A new type of air-traffic radar can spot small quadcopters at distances of up to eight kilometres away, which could offer a solution to plug the technology gap created by the rise of unmanned airborne devices.

The holographic radar developed by Cambridge-based firm Aveillant uses a sophisticated set of algorithms to sieve through radar returns to provide the most detailed picture of the airspace.

During a series of tests, underway since the end of 2014, the technology has proved that it can identify a drone as small as 35cm wide and 19cm tall at a distance of almost 7.5km in only a few seconds.

The inability to spot such remotely operated devices is the major weakness of conventional air-traffic radar technology. In an incident reported last year, a remotely operated quadcopter came within a distance of only seven metres from a passenger jet landing at London's Heathrow Airport. The incident, unobserved by air-traffic controllers, was only reported by the pilot of the affected plane.

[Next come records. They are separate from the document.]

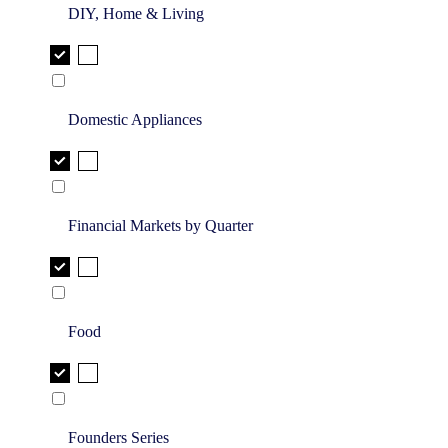
DIY, Home & Living
Domestic Appliances
Financial Markets by Quarter
Food
Founders Series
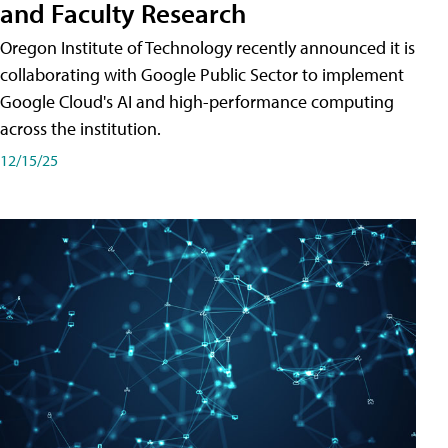
and Faculty Research
Oregon Institute of Technology recently announced it is
collaborating with Google Public Sector to implement
Google Cloud's AI and high-performance computing
across the institution.
12/15/25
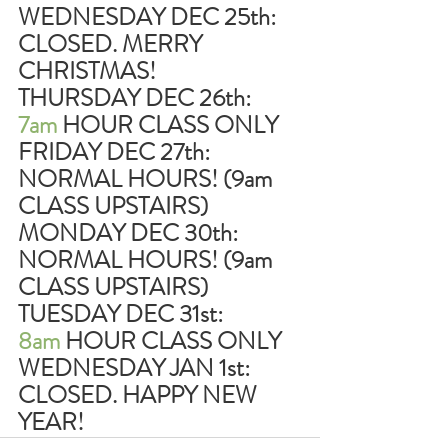
WEDNESDAY DEC 25th: 
CLOSED. MERRY 
CHRISTMAS!
THURSDAY DEC 26th:     
7am 
HOUR CLASS ONLY
FRIDAY DEC 27th:             
NORMAL HOURS! (9am 
CLASS UPSTAIRS)
MONDAY DEC 30th:        
NORMAL HOURS! (9am 
CLASS UPSTAIRS)
TUESDAY DEC 31st:         
8am
 HOUR CLASS ONLY
WEDNESDAY JAN 1st:     
CLOSED. HAPPY NEW 
YEAR!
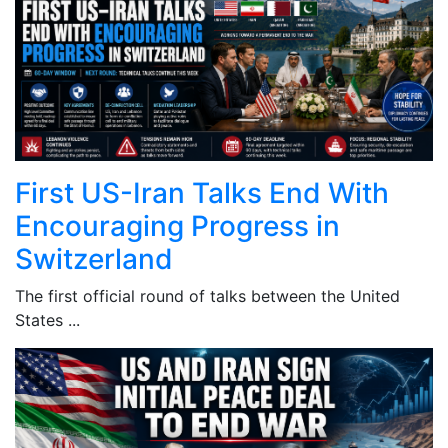
First US-Iran Talks End With
Encouraging Progress in
Switzerland
The first official round of talks between the United
States ...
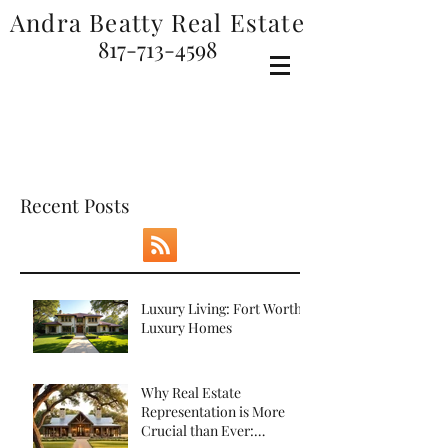
Andra Beatty Real Estate
817-713-4598
SEARCH FOR HOMES
Recent Posts
Luxury Living: Fort Worth
Luxury Homes
Why Real Estate
Representation is More
Crucial than Ever:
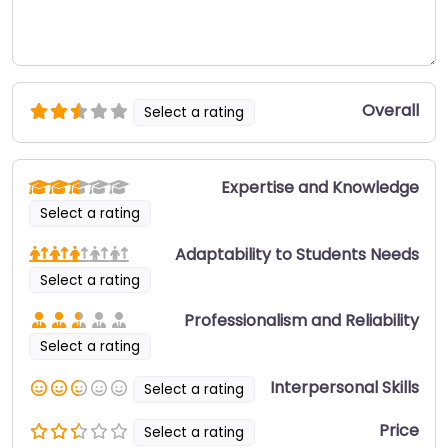
Overall
Select a rating
Expertise and Knowledge
Select a rating
Adaptability to Students Needs
Select a rating
Professionalism and Reliability
Select a rating
Interpersonal Skills
Select a rating
Price
Select a rating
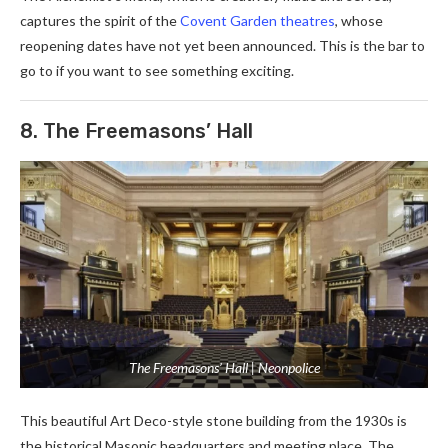
captures the spirit of the
Covent Garden theatres
, whose
reopening dates have not yet been announced. This is the bar to
go to if you want to see something exciting.
8. The Freemasons’ Hall
The Freemasons’ Hall | Neonpolice
This beautiful Art Deco-style stone building from the 1930s is
the historical Masonic headquarters and meeting place. The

“With the recent increase in public drone activity, including drone flights over sensitive sites such as nuclear power stations and government buildings, and incidents of proximity with civil airliners, the world is understandably concerned about the potential risks that this accessible technology presents,” said Rob Abbott, Aviation Director at Aveillant.

“Any increase in this sort of airspace activity requires rapid and focused industry development in order to have solutions in place before further risks materialise. The industry needs a surveillance solution capable of continuous, intelligent interrogation of the airspace, providing 100 per cent surveillance of every target, including drones.”

Conventional air-traffic radars, designed in the pre-drone era, focus on detecting large aircraft across distances of several hundred kilometres, not small drones flying much closer by.

"[Existing radar systems] are not designed to look for something like a quadcopter or a small one or two-metre fixed-winged aircraft, which could comfortably fly at 700ft,” said Peter Doig, a defence technology consultant at Plextek Consulting, a firm developing a similar system to that of Aveillant. “These UAVs have very small radar cross-sections as they are predominantly made of non-metallic materials, such as plastics, which don't have a very big return from radar."

Aveillant’s holographic radar can also retain data for future traceability in case in-depth investigation is needed.